Lavender Phoenix
- Formation: 2004
- Type: Nonprofit
- Location: San Francisco, California, U.S.;
- Region served: Bay Area
- Executive Director: Yuan Wang
- Website: lavenderphoenix.org
- Formerly called: API Equality – Northern California

= Lavender Phoenix =

American non-profit organization

Lavender Phoenix, formerly known as API Equality – Northern California is an American social justice advocacy non-profit headquartered in San Francisco, California. Its mission is to build the power and self-determination and increase the visibility of the lesbian, gay, bisexual, transgender, and queer Asian Pacific Islander (LGBTQ API) community.

The organization was founded in 2004 in response to a large rally against same-sex marriage organized by the Chinese Christian community in the San Francisco Bay Area. It organized the first ever contingent in support of same-sex marriage to appear in San Francisco's Chinese New Year Parade and was a founding member of the campaign against California's anti-same-sex marriage ballot initiative, Proposition 8.

Its current programming includes its LGBTQ API leadership development program and the Dragon Fruit Project.

== History ==
On April 25, 2004, a largely Asian American and Christian crowd of more than 7,000, organized by Chinese Christian leaders, rallied in San Francisco to protest the legalization of same-sex marriage.

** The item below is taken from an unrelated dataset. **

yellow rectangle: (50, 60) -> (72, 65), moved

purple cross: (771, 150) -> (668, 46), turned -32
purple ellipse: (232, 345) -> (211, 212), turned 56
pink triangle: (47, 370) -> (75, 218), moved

Lavender Phoenix was founded in 2004 in response to this rally to provide a voice from the API community in support of same-sex marriage. At its inception, it was called Asian Pacific American Coalition for Equality (APACE), although soon changing its name to API Equality, then APIENC. Lavender Phoenix has since evolved into a multi-issue organization working for equality and justice in Northern California and in the state's API and LGBTQ communities.

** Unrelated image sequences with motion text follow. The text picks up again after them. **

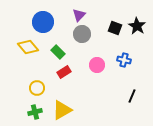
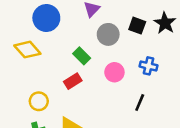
gray circle: (82, 34) -> (108, 34), moved
green rectangle: (58, 52) -> (82, 56), moved
black line: (132, 96) -> (140, 103), moved

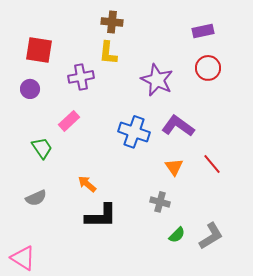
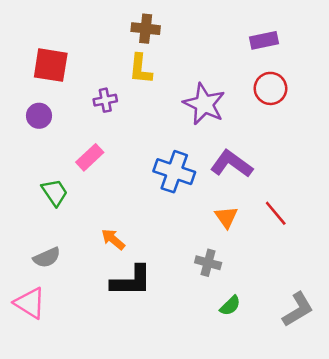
purple cross: (81, 77) -> (105, 100), size x0.7
gray L-shape: (211, 236) -> (298, 310), moved
pink triangle: (23, 258) -> (30, 303), moved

Lavender Phoenix is fiscally sponsored by Chinese for Affirmative Action, an API civil rights organization based in Northern California that advances social justice for the Chinese and API communities.

On April 27, 2022, the organization was renamed from API Equality - Northern California to Lavender Phoenix as an homage to Lavender Godzilla and Phoenix Rising, two LGBTQ API newsletters in the Bay Area in the 1980s.

== Special projects ==

=== Up to Us ===
Up to Us was a study of the lived experiences of Bay Area trans and gender non-conforming Asian and Pacific Islanders (TGNC API) to understand the needs of this specific demographic. Furthermore, Lavender Phoenix staff provided peer counseling for TGNC API individuals.

The study concluded that TGNC API individuals in the Bay Area are in need of stable housing, supportive workspaces and health care.

=== Dragon Fruit Museum ===
The Dragon Fruit Museum is a multigenerational oral history documentation of queer API individuals’ experiences, including the Dragon Fruit Podcast.

=== Queer Possibilities ===
Movie directed by one of Lavender Phoenix's leaders, Sammie Wills, and another trans and queer API activist, Vince Crisostomo, that illustrates their experiences as queer and trans API individuals and on queer and trans API activism.

== Accomplishments ==
- 2005: Organized the first contingent in support of same-sex marriage in the San Francisco Chinese New Year parade, which is the largest Asian cultural event in North America and reaches millions of spectators in the San Francisco Bay Area and across the world.
- 2007: With sister organization API Equality – LA, spearheaded the development of an Asian American amicus brief signed by over 63 local, state, and national API organizations in support of the California same-sex marriage cases.
- 2007: Was a founding member of both the Let California Ring and Equality for All/No on Prop 8 Campaigns.
- 2010: Launched ongoing intensive summer internship program to develop the next generation of LGBTQ API social justice and cultural change leaders.
- 2011: Organized the first queer and Asian flash mob in the heart of San Francisco's Chinatown with over 100 participants.
- 2012: Conducted first-of-its-kind qualitative research in Filipino communities on LGBTQ issues and people.
- 2012 to Present: Launched Dragon Fruit Project with Amy Sueyoshi, Associate Dean of the College of Ethnic Studies at San Francisco State University. The Dragon Fruit Project is an intergenerational oral history project that explores LGBTQ API people and their experiences with love and activism in the 1960s-1990s. Interviews and documents from the Dragon Fruit Project have been on exhibit at the GLBT History Museum in San Francisco since 2014.